BEGIN
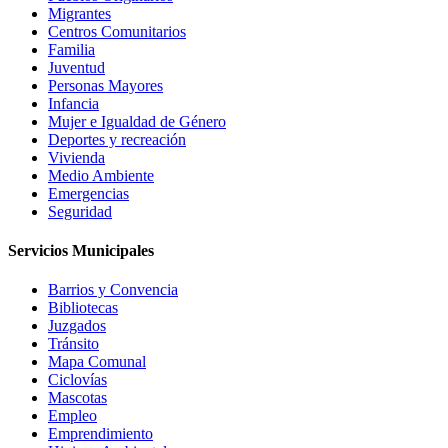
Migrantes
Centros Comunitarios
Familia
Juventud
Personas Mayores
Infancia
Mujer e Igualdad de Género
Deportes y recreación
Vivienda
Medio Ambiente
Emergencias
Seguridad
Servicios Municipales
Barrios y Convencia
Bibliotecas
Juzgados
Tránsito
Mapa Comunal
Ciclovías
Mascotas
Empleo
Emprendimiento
END
▶ [Task description]
Copy out only the lines from the one containing "Mujer e Igualdad de Género" down to the last line of the material, keeping both ends.

▶ [Reply to the task]
Mujer e Igualdad de Género
Deportes y recreación
Vivienda
Medio Ambiente
Emergencias
Seguridad
Servicios Municipales
Barrios y Convencia
Bibliotecas
Juzgados
Tránsito
Mapa Comunal
Ciclovías
Mascotas
Empleo
Emprendimiento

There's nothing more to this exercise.